For any Game of Thrones fans, a stroll along the Skala de la Kasbah is a must. These old walls (ramparts), flank the Medina and shield it from the Atlantic. It was the location where Daenerys met the Unsullied Army.
Not sure what colour to paint your boat? Then heading down to the port for some unprejudiced ideas probably isn’t for you! The historically significant blue colour (a pigment procured from a sea snail of the area), is the only colour local boats are allowed to be painted.
The stunning sunsets continued for our last night in Essaouira.
After breakfast, Imbi and I left the tour early, saying goodbye to the group and our excellent guide. We boarded a 10am public coach bound for Marrakech, eager to maximise time with my parents who were flying over from the UK. The very comfortable coach, was the same one the rest of the group would take later that afternoon.
Back in Marrakech, our first couple of the nights were once more spent in the Medina. Imbi had again found a picture-perfect riad.

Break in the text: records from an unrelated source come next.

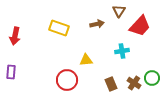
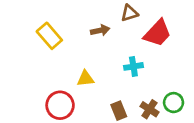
brown triangle: (119, 11) -> (129, 13), turned 40
yellow rectangle: (59, 28) -> (49, 36), turned 30

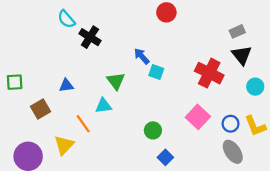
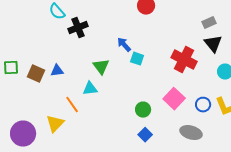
black cross: (90, 37) -> (78, 28), turned 36
brown square: (40, 109) -> (36, 74), moved, turned -36
green circle: (153, 130) -> (143, 110), moved
gray ellipse: (233, 152) -> (191, 133), moved, turned -40

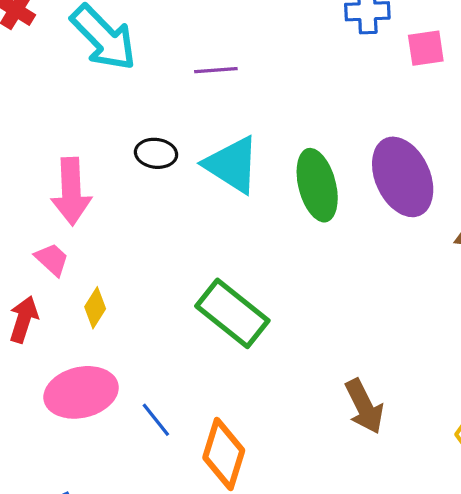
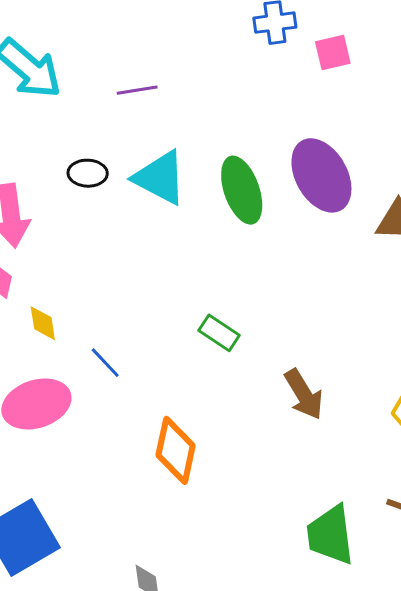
yellow diamond: (95, 308) -> (43, 323), turned -36
green rectangle: (232, 313) -> (219, 333), moved, size x0.6
blue line: (156, 420) -> (105, 363), moved

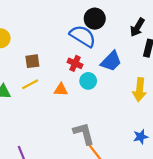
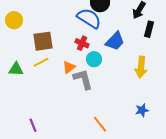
brown square: (32, 61) -> (43, 41), size x1.5
orange triangle: (61, 90) -> (69, 67), turned -40
gray L-shape: (84, 133) -> (83, 79), moved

Le Riad Yasmine was an oasis of calm in the surrounding Medina mayhem.
It really was a beautiful boutique hotel which was so incredibly peaceful. Not wanting to relax too much, I forced in a few laps of the pool!

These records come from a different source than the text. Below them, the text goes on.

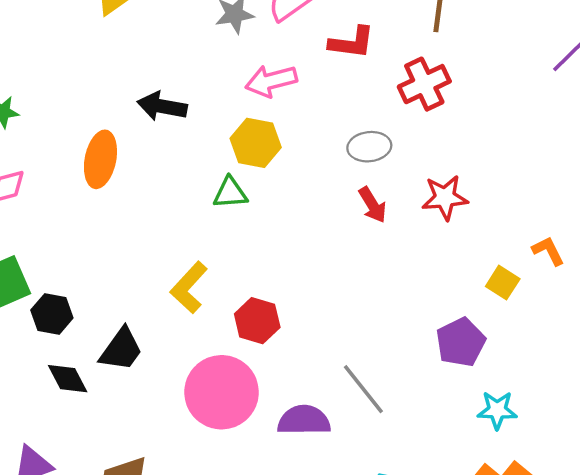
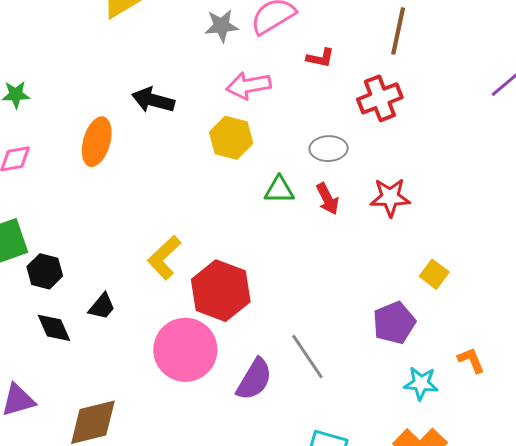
red L-shape: (352, 43) -> (320, 58), size x0.7
green triangle: (230, 193) -> (279, 190), moved
orange L-shape: (548, 251) -> (471, 360), moved
red hexagon: (257, 321) -> (221, 291), size x1.5
black trapezoid: (121, 350) -> (102, 306), size x0.7
purple semicircle: (304, 420) -> (254, 379), turned 117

We did occasionally venture out for an assault on the senses, through the smells, sounds and sights of Djemaa El-Fna and the myriad of market stalls for a spot of shopping.

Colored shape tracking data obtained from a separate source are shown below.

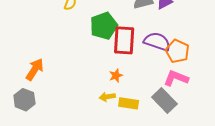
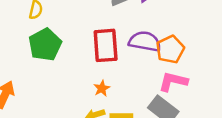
green pentagon: (104, 26) -> (45, 45), moved
orange pentagon: (177, 51) -> (170, 49), turned 30

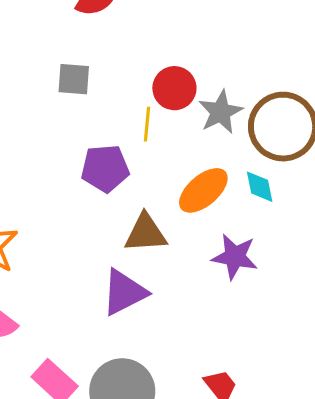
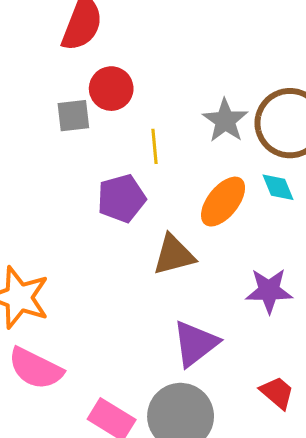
red circle: (174, 88) -> (111, 89), moved
purple star: (235, 257) -> (269, 291), moved
purple triangle: (124, 292) -> (195, 344), moved

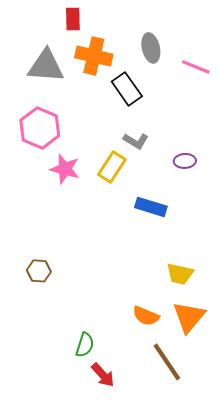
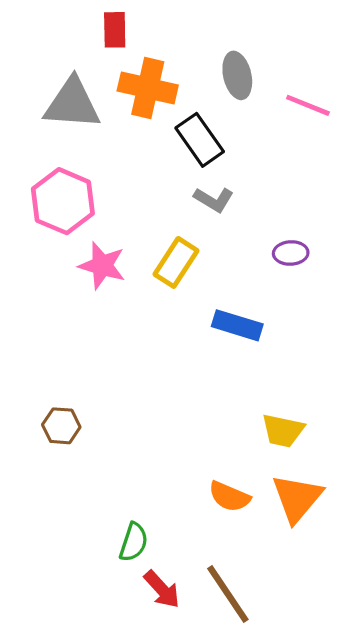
gray L-shape: (136, 141) -> (214, 200), moved
brown line: (167, 362) -> (228, 594), moved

Finishing off our trip in style, the four us spent our last couple nights in the Dar Sofil Suites & Spa. Located about 10km out from the city centre, it felt a million miles away from the madness of the Medina.
This quiet, modern Moroccan style 4-room retreat was truly luxurious. We even had the added bonus of having it to ourselves for our final night together.
Making the most of the in house spa and wanting the full Moroccan experience, we indulged in a Hammam scrub and massage, an absolute must when visiting Morocco. We walked away feeling energised and totally relaxed.
Tired of just lounging by the pool and despite the hotels ‘no children’ rule, I still had some fun. So childish!
After spending 2 weeks in Morocco, we had lost count of how many tagines we had eaten. But the on-site chef spoiled us with the best ones of the trip.
As was the theme for our trip, we were treated to one final perfect Moroccan sunset, before boarding our ‘silly-o’clock’ flight, the first of three on our 30 something hour journey back to Australia.
Morocco was all we had hoped for and more. Intrepid’s South Morocco Discovery tour was an easy way to see everything we wanted on our tight time frame. And having a few extra days at the end to combine our two favourite things (family and travelling), made the trip even more perfect. We can’t wait to come back and explore the north!
- Marrakech has multiple districts to stay in, which all offer something different. If you plan on spending a few days in Marrakech, it’s worth researching what sort of location you want to stay in.
- Part of the whole experience in Marrakech was having a beautiful Riad to retreat to after spending time in the manic Medina. There are so many to choose from, for all budgets. The two different riads we stayed in, really made our Marrakech experience that much more special.
- Book early, especially in peak tourists times. Riads can book out quickly.
- Travelling during the winter months – Dec to Feb offered beautiful clear skies and warm days. But don’t be fooled by the blue skies, as the mornings and evenings were cold, particularly in the mountains and desert.
- Pack accordingly. We highly recommend a good beanie and a nice lightweight down jacket or something similar.
- Travelling on a group tour means following a fixed itinerary. For us, it was great way to squeeze in all the areas we wanted to see. Yes, we would have loved a little longer in some areas and a little less time in others. But overall, the balance was great. When booking any trip like this make sure you do some research and ask yourself “is this trip right for me?”
- Leave some space in your luggage. There are beautiful souvenirs everywhere which are hard to pass up!